Mine owners and operators throughout British Columbia have faced increased scrutiny over the past two years, a trend which is likely to continue. The government’s most recent actions have stemmed largely from the reports and recommendations of the Independent Expert Engineering Investigation and Review Panel and the Chief Inspector of Mines, delivered in January and December 2015 respectively. The government has stated that it is committed to ensuring all of the recommendations are implemented over the next 12 to 18 months.
Some of the changes that have already been implemented have included increased tailings dam foundation inspections; more ministry staff; and added requirements for the environmental assessment of newly proposed mines.
Most recently, the Act has been amended in two primary ways. First, the maximum fine for offences under the Act has been increased from C$100,000 to C$1-million and potential prison terms have been lengthened from one to three years. These changes are effective immediately. Note that if a corporation commits an offence, a director or officer of the corporation who authorized, permitted or acquiesced in the offence can also be fined, imprisoned, or both.
Second, the amending legislation authorizes administrative penalties for non-compliance with the Act. The Chief Inspector of Mines will be authorized to issue an administrative penalty if he or she finds that a person has contravened the Act, regulations, code or an order under the Act.
The administrative penalties regime is notable for a few reasons. The Chief Inspector of Mines only needs to determine the contravention on a balance of probabilities after giving the person an opportunity to be heard, unlike an offence that must be proven in court beyond a reasonable doubt. In addition, most administrative penalty regimes provide that due diligence is not a defence, although it is relevant to the quantum of the penalty. Furthermore, the scope of potential liability is also broader for administrative penalties than for offences: along with director and officer liability, an agent (a party having control of a mine on behalf of the owner) who authorized, permitted or acquiesced in the contravention may also be liable. Finally, if an employee, contractor or agent of a corporation commits a contravention, the corporation is also liable for a penalty.
Further details regarding the application and quantum of administrative penalties will be set out in future regulations, which will likely also include clarification of whether due diligence will be a defence to an allegation of a contravention.

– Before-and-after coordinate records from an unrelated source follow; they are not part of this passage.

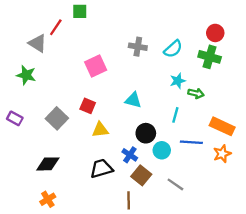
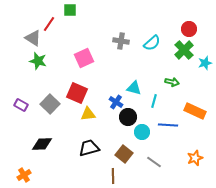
green cross: (210, 57) -> (184, 50), turned 30
green star: (26, 75) -> (38, 61), moved
cyan star: (178, 81) -> (205, 63), moved
cyan triangle: (133, 100) -> (134, 88), moved
red square: (88, 106) -> (77, 93), size x1.5
purple rectangle: (15, 118) -> (21, 105), moved
orange star: (222, 154) -> (195, 158), moved
blue cross: (130, 155) -> (116, 102), moved
orange cross: (48, 199) -> (24, 175), moved

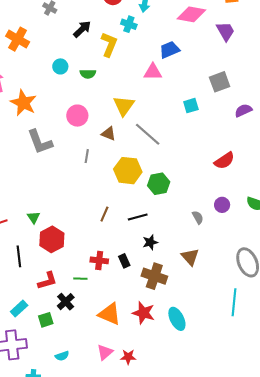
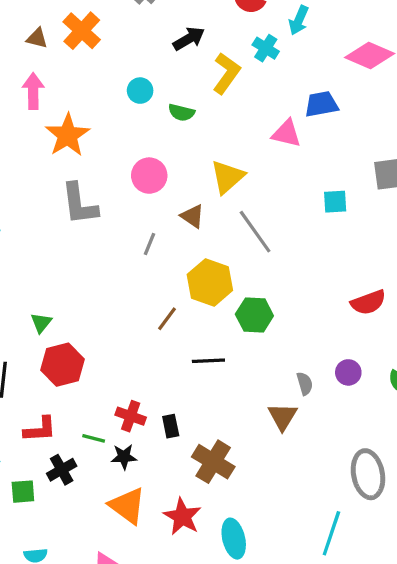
brown line: (104, 214) -> (167, 319), moved
black star: (150, 242) -> (124, 457), moved
brown triangle: (190, 257) -> (283, 417), moved

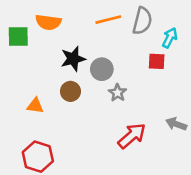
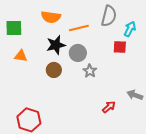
orange line: (108, 20) -> (79, 28), moved
orange semicircle: (48, 22) -> (51, 17), moved
orange triangle: (35, 106) -> (21, 56), moved
red arrow: (132, 136) -> (109, 107), moved, size x0.6

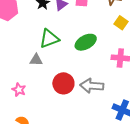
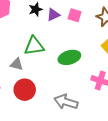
red circle: (63, 83) -> (25, 90), moved

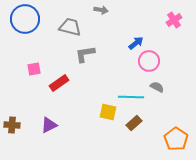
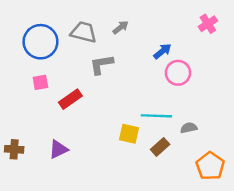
gray arrow: (101, 10) -> (121, 27), moved, turned -48
blue circle: (25, 19) -> (40, 42), moved
gray semicircle: (157, 87) -> (189, 128), moved, turned -40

These latest amendments are consistent with the increased emphasis on higher fines and broader enforcement tools that have been implemented by both the provincial and federal governments over the past few years. For example, changes to federal laws in 2009 and 2012 established minimum fines and significantly higher maximum fines for violations of key environmental statutes. Administrative penalties, in place and widely used in British Columbia under forestry laws since the late 1990s, have been implemented by the province over the past several years under the Environmental Management Act and the Oil and Gas Activities Act. What remains to be seen is to what extent the regulators will utilize the new tools they have been given to address issues over non-compliance these statutes and now, the Mines Act.